Pero, si es cierto que el humor y la comedia se circunscriben a la realidad cultural de un espacio y una temporalidad, ¿también es cierto que la reflejan, es decir, que exponen las características que representan a un grupo social determinado? Lamento decirles que sí. De la misma forma que estas manifestaciones absorben, como una mopa, el líquido cultural del que está impregnado un conjunto de personas, esto es, la ética de un lugar, también lo transfieren y lo expulsan, tal como cuando escurrimos el paño. En otras palabras, la comedia se construye con el material que resuena en un grupo y es por ello que puede evidenciar, en cierta medida, lo propio de una cultura.
En el caso del Perú y, quizás principalmente de Lima, ¿qué nos está diciendo el humor que se está produciendo en masa? ¿Qué es lo que está reverberando de nosotras y nosotros como sociedad? Considero que esta pregunta contiene, de forma inherente, múltiples respuestas de acuerdo a las aristas del prisma elegido. Pero he observado dos rasgos relacionados que son transversales a toda nuestra comedia por ser independientes del contenido. En primer lugar, nuestro humor es completamente consumista. ¿Qué quiere decir esto? Que su principal objetivo, sin importar los modos y a toda costa, es que sea consumido y «comprado» por el mayor número de personas. Lo que interesa es el rating, la venta, el dinero, la fama, los aplausos. Visto desde otra plataforma, es como si nuestra comedia fuese una compañía dispuesta a utilizar los materiales más tóxicos y nocivos con tal de que su producto figure en lo más alto de las ventas. Y para conseguirlo, tristemente, vale todo.

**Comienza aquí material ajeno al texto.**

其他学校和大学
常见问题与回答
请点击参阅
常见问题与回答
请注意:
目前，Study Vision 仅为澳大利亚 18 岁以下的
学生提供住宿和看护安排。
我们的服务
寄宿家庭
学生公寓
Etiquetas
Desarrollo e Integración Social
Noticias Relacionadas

Esta primera característica nos lleva a la segunda propiedad de nuestro humor: carece de empatía. Al erigirse como una comedia consumista que persigue fines únicamente comerciales (entendamos comerciales como algún tipo de retorno, bien sea monetario o de otra índole, como la aprobación del público), todo lo demás queda de lado: «si la empatía estorba, si la empatía entorpece el fin último, que es hacer reír al mayor número de personas, entonces, habrá que erradicarla», parecen pensar quienes se dedican a este rubro. Precisamente por este vacío emocional, por esta insuficiencia empática, los chistes y las bromas se convierten en ataques frontales y agresiones propias del impulso, esto es, en violencia pura y dura. Sin la capacidad para ponernos emocionalmente en el lugar de la otra persona, no hay burla que no pueda decirse y no hay tema que no sirva para mofarse.

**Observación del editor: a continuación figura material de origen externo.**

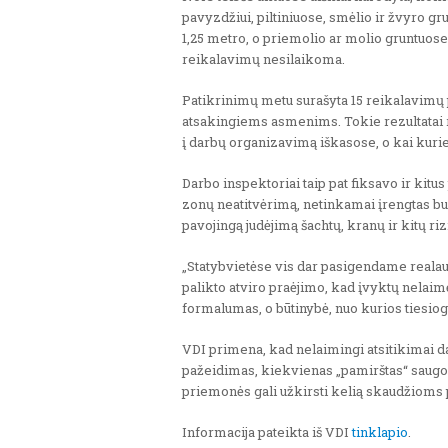
pavyzdžiui, piltiniuose, smėlio ir žvyro gr
1,25 metro, o priemolio ar molio gruntuose
reikalavimų nesilaikoma.
Patikrinimų metu surašyta 15 reikalavimų 
atsakingiems asmenims. Tokie rezultatai r
į darbų organizavimą iškasose, o kai kurie
Darbo inspektoriai taip pat fiksavo ir kit
zonų neatitvėrimą, netinkamai įrengtas buit
pavojingą judėjimą šachtų, kranų ir kitų riz
„Statybvietėse vis dar pasigendame realau
palikto atviro praėjimo, kad įvyktų nelaimė.
formalumas, o būtinybė, nuo kurios tiesio
VDI primena, kad nelaimingi atsitikimai d
pažeidimas, kiekvienas „pamirštas“ saugos
priemonės gali užkirsti kelią skaudžiom
Informacija pateikta iš VDI
tinklapio
.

Tanto el consumismo, que hace que solo nos importe la retribución, los likes, como la falta de empatía son dos grilletes que llevamos como sociedad y que estamos, poco a poco, convirtiéndolos en dos accesorios más de nuestro atuendo habitual. Están en nuestra comedia, pero son elementos de nuestro zeitgeist. Para comprobarlo, no necesitamos de mucho esfuerzo: un gran grupo de nuestra sociedad defiende este tipo de humor bajo el argumento cansino de que se trata de «humor negro». Sin notarlo, probablemente, están escudando la violencia que proviene de las bromas y, por ende, el daño emocional que es sufrido por las afectadas y los afectados. Cambiar este mindset es una labor de décadas, porque se trata de dos patrones enraizados en lo más profundo de nuestro pensamiento, nuestras acciones y nuestra identidad. Y, aunque no es suficiente discutir sobre este tema, por algún lugar siempre se empieza.